The Human Microbiome
Did you know there is a huge community of microorganisms (bacteria, viruses and fungi) that live in and on your body – outnumbering your cells by 10:1?
These very diverse communities are collectively called the ‘Microbiome’ and have their own specific ecosystem.
The latest Medical Research has focused on the discovery that these microorganisms have a vital role to play in our nutrition, metabolism, immunity as well as our brain and behaviour.
Sharing your unique microbiome with your baby
Right from the beginning of life, the foetus in the womb is exposed to small amounts of the mother’s unique microbiome through the amniotic fluid, the umbilical cord blood as well as the placenta.
During pregnancy, your microbial ecosystem starts to change in anticipation of giving birth and sharing your unique microbiome with your baby.
This is the beginning of how you can help to give your baby the best start in life.
6 steps you can take to give your baby the best start in life
- The first and most important step to providing your future baby with a healthy immune system starts BEFORE conception! Both parents should start improving their health and weight status at least 6-9 months prior to conceiving. This time period improves the chances of healthy egg and sperm development as well as improving the mother’s microbiome status. Latest research shows that babies born to overweight or obese mothers, are more likely to become overweight or obese than those born to normal-weight mothers. Researchers have also discovered that a link between the presence of microbiota in the infant gut appears to be reflected in maternal and child overweight status, particularly in cesarean-delivered babies.
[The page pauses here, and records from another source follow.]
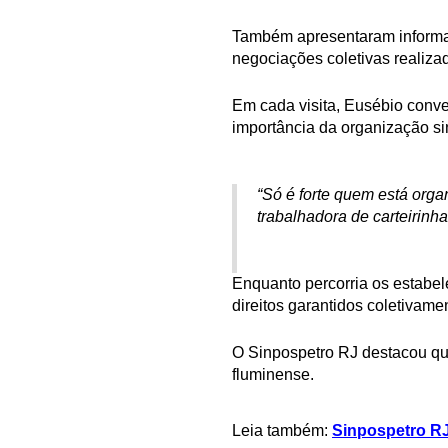
Também apresentaram informaç
negociações coletivas realiza
Em cada visita, Eusébio conver
importância da organização si
“Só é forte quem está orga
trabalhadora de carteirinh
Enquanto percorria os estabel
direitos garantidos coletivame
O Sinpospetro RJ destacou que
fluminense.
Leia também:
Sinpospetro RJ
- During your pregnancy make sure your wholesome, healthy diet includes a variety of colourful vegetables, fibre and some cultured fermented foods such as Kefir, Kim chi, Kombucha, Tempeh, Sauerkraut and / or a good probiotic specifically formulated for pregnancy and breast feeding. Look out for a reputable product that includes a variety of Bifidobacterium and Lactobacillus (including L. rhamnosus) strains. L. rhamnosus HN001 strain has been shown to reduce the incidences of actopic eczema in certain at-risk children for the first 2 years of life.
- Giving birth naturally has many advantages including the ability to pass on to your baby your own unique and flourishingly healthy vaginal microbiome. As your baby passes through your birth canal during labour, it will come into contact with these microorganisms, which will coat the surface of your baby’s skin, eyes as well as the inside of your baby’s mouth. This provides the first beneficial organisms your baby will come into contact with and is the beginning of a whole cycle of health-giving properties for your baby’s future wellbeing.
- Unfortunately however, not everyone has the option of giving birth naturally. Many women know beforehand that they will have to have a Cesarean.
In these situations there is the option of ‘Vaginal Seeding’. This involves the insertion of a moistened sterile swab into the mother’s vagina and left in place for an hour before sealing in a sterile plastic bag.
Immediately after birth, this swab is used to wipe the baby’s mouth, eyes, face and skin so that the baby doesn’t miss out on those beneficial microbiota.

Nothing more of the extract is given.